I started reading the book the other day, the same day I happened to be catching up on this 2017 podcast episode from Patrick O’Shaughnessy involving a wide-ranging discussion with investors Ted Seides and Brent Beshore, and 1 month after blazing through Steven Strogatz’s completely excellent Infinite Powers: How Calculus Reveals the Secrets of the Universe as I was gathering up dots to connect I started feeling a faint shimmer of insight:
None of this is about numbers.
Numbers are the shadow of information, not information itself. Our theories and models are the scaffolding with which we can build understanding — they are not understanding itself. Patterns are resemblances of potential meaning, not meaning itself. We talk about subjects like math and finance as if they are about numbers or values, which isn’t accurate. What something is about tends to be different than the tools you use to get at its “aboutness.”

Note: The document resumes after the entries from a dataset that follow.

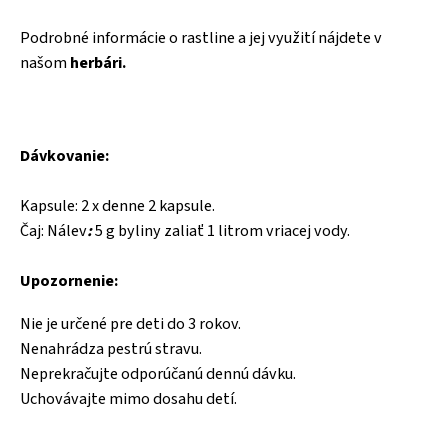
Podrobné informácie o rastline a jej využití nájdete v
našom
herbári.
Dávkovanie:
Kapsule: 2 x denne 2 kapsule.
Čaj:
Nálev
:
5 g byliny zaliať 1 litrom vriacej vody.
Upozornenie:
Nie je určené pre deti do 3 rokov.
Nenahrádza pestrú stravu.
Neprekračujte odporúčanú dennú dávku.
Uchovávajte mimo dosahu detí.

What I’m getting from my brief foray into this arcane world of logarithms, integrals, and fractal dimensionality is not an appreciation for math (that was already there), but the unexpected discovery of philosophical principles for the art of living a life. Principles that can be used to domesticate emotions, flourish with inertia, and value what matters.
For example, A big theme I’ve noticed throughout the Invest Like The Best podcast is this idea that the rise of robo-advisors such as Betterment and Wealthfront (following the hands off revolution of set-it-and-forget-it mutual funds) isn’t likely to make active investment managers obsolete. Why? Because the biggest value a good active manager provides isn’t in their investment philosophy or the stocks they pick but in their ability to stoically withstand the emotional tumult of markets. They earn fees not for their ability to beat the market but the mental discipline to adhere to the plan and not pull out when things get rough. A philosophy, whether financial or otherwise, is a system of behavior used for making decisions consistent with your values. When you deviate from the system, then you are more likely to suffer.

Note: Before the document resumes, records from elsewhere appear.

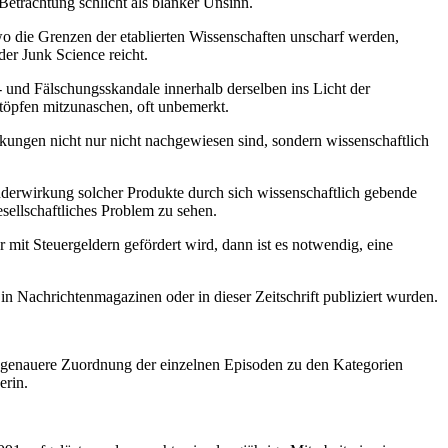
 Betrachtung schlicht als blanker Unsinn.
 wo die Grenzen der etablierten Wissenschaften unscharf werden,
er Junk Science reicht.
 und Fälschungsskandale innerhalb derselben ins Licht der
rtöpfen mitzunaschen, oft unbemerkt.
ungen nicht nur nicht nachgewiesen sind, sondern wissenschaftlich
nderwirkung solcher Produkte durch sich wissenschaftlich gebende
sellschaftliches Problem zu sehen.
 mit Steuergeldern gefördert wird, dann ist es notwendig, eine
in Nachrichtenmagazinen oder in dieser Zeitschrift publiziert wurden.
 Die genauere Zuordnung der einzelnen Episoden zu den Kategorien
erin.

Or consider this excerpt from The Misbehavior of Markets making a point about a market peculiarity but hitting on the insight underlying habit-building and the compounding gains of nutrition, exercise, and intimacy. He also ends by deploying the “infinite” — the idea at the heart of calculus:
The most-studied evidence, by the greatest number of economists concerns what is called short-term dependence. This refers to the way price levels or price changes at one moment can influence those shortly afterwards — an hour, a day, or a few years, depending on what you consider ‘short.’ A ‘momentum’ effect is at work, some economists theorize: Once a stock price starts climbing, the odds are slightly in favor of it continuing to climb for awhile longer.

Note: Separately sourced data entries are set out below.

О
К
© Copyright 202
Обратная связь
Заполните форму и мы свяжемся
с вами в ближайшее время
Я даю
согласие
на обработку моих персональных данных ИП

[…] Just the opposite appears to happen in the medium term, three to eight years. A stock that was rising over one multi-year stretch has slightly greater odds of falling in the next.
I have another view of dependence. To me, its most important effect is not over a short term, but over the very long term — in theory, an infinite effect. This has some unusual consequences. Be that as it may, for our present purposes, a bottom line emerges: Stock prices are not independent. Today’s action can, at least slightly, affect tomorrow’s action. The standard model is, again, wrong.
During the the flow of discussion between O’Shaughnessy, Seides, and Beshore there was general agreement that in the end, despite a deep fascination with and study of financial investments whether public (Seides) or private (Beshore), that the best investment continues to be in yourself — that your own knowledge, skills, and relationships are what give the best returns. It turns out, even for successful investors, compound interest has less intrinsic value than compounding interests.
Or, to cast it in more Strogatzian light: maybe the derivative of your life at any particular moment — your rate of change — is closely related to how much personal value you’re able to accumulate before it’s over.
“It is an extraordinary feature of science that the most diverse, seemingly unrelated, phenomena can be described with the same mathematical tools.”